Based on how so many of our citizenry conduct their financial and personal affairs, we are getting exactly the government and economy we deserve. Personal responsibility is the cornerstone of freedom and success. I can only hope that the next president of the United States is someone who hasn't yet come forward.
H. Brian Hershinow
The Dec. 20 article about state pensions used an inflammatory and inappropriate comparison that was also in another article in the Herald-Leader earlier this year.
The reporter compares retirement salaries of people who have at least four years of post-secondary training — and, in many cases, those with eight to 12 years of post-secondary training — to the average salary of all Kentuckians.
Because we are known as a state with a low percentage of college degrees and a high percentage of people without their high school degree, this comparison is meaningless.
Let's see the reporters do their appropriate work and find what the average retirement salaries of these educated workers are in other states for a comparison.
Ready for Luallen
We Kentuckians know the leadership we have experienced under Sen. Mitch McConnell.
We've heard his leadership style described as obstructionist. He is a point man for the wealthiest corporations and their paid minions; trying to balance the budget on the backs of the poor.
But this letter is not about McConnell's foibles.
What Kentucky needs is a leader who is fair-minded; one who considers the facts and makes decisions for the common good; someone who has exhibited leadership in difficult situations.
Someone, to paraphrase Rudyard Kipling, who can keep their head when all about them are losing theirs.
We need a leader who can and will adhere to the principles of our founding fathers.
"Government is instituted for the common good; for the protection, safety, prosperity, and happiness of the people; and not for profit, honor, or private interest of any one man, family or class of men," said John Adams in 1776.
It is my humble opinion that Crit Luallen is the embodiment of these principles.
Kentucky desperately needs her leadership skills in the U.S. Senate.
A killing season
For most of us, the Christmas season is a time to celebrate and appreciate our families.
To the Kentucky Department of Fish & Wildlife Resources Commission and the so-called sportsmen's league, its a time to slaughter the magnificent sandhill crane, a migratory bird that is only just recovering from near-extinction.
The sandhill crane is more loyal than many humans.
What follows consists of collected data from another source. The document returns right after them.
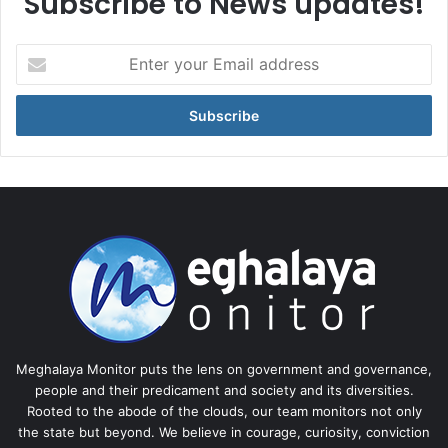
Subscribe to News updates!
Enter
your
Email
address
Meghalaya Monitor puts the lens on government and governance,
people and their predicament and society and its diversities.
Rooted to the abode of the clouds, our team monitors not only
the state but beyond. We believe in courage, curiosity, conviction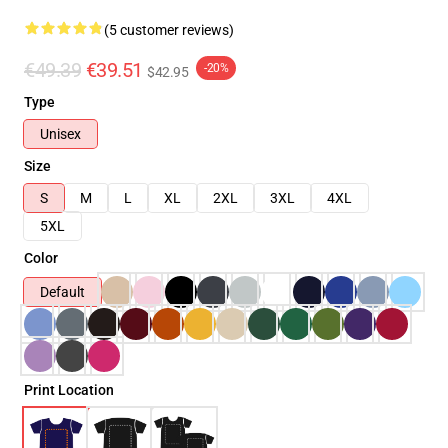
(5 customer reviews)
€49.39
€39.51
-20%
$42.95
Type
Unisex
Size
S
M
L
XL
2XL
3XL
4XL
5XL
Color
Default
Print Location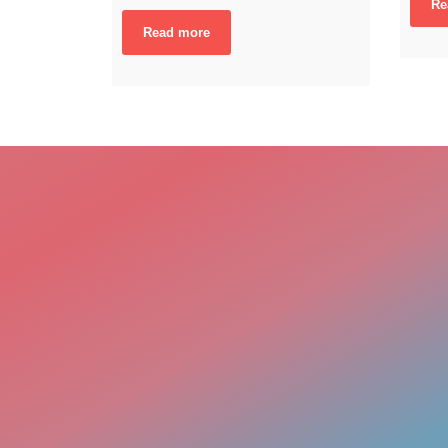
Re
Read more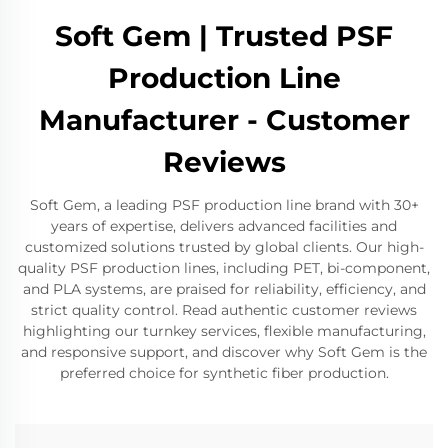
Soft Gem | Trusted PSF
Production Line
Manufacturer - Customer
Reviews
Soft Gem, a leading PSF production line brand with 30+
years of expertise, delivers advanced facilities and
customized solutions trusted by global clients. Our high-
quality PSF production lines, including PET, bi-component,
and PLA systems, are praised for reliability, efficiency, and
strict quality control. Read authentic customer reviews
highlighting our turnkey services, flexible manufacturing,
and responsive support, and discover why Soft Gem is the
preferred choice for synthetic fiber production.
It mates for life and the offspring often remain with the family to help raise the next generation.
KDFWR Commission Chair Stephen Glenn has said the commission could eventually decide to reverse course on the publicly opposed sandhill-crane hunting season because, "we are not afraid to say that we made a mistake."
How cavalier. If the commission members found themselves suddenly widowed, would such a statement be a comfort to them?
In Kentucky, we have the only governor east of the Mississippi to allow the sandhill crane to be slaughtered in his state. In Kentucky, we celebrate Christmas by destroying the families of other living creatures.
Thanks for the history
I want to compliment the Herald-Leader's coverage of the commemoration of the 70th anniversary of the Japanese attack on Pearl Harbor on Dec. 7, 1941, hastening our entrance into World War II.
We are losing many World War II veterans every day, and the Korean War veterans are not far behind. They are resources this country cannot replace.
Members of that generation, whether military or civilian, should be thanked profusely for their sacrifices in saving our country.
We should never forget that our involvement in World War II was against evil forces bent on our utter destruction. The powers we fought against, and ultimately prevailed over, wanted to end not only our way of life, but our very existence.
Again, thank you for the coverage of this extremely important date and event in American's history.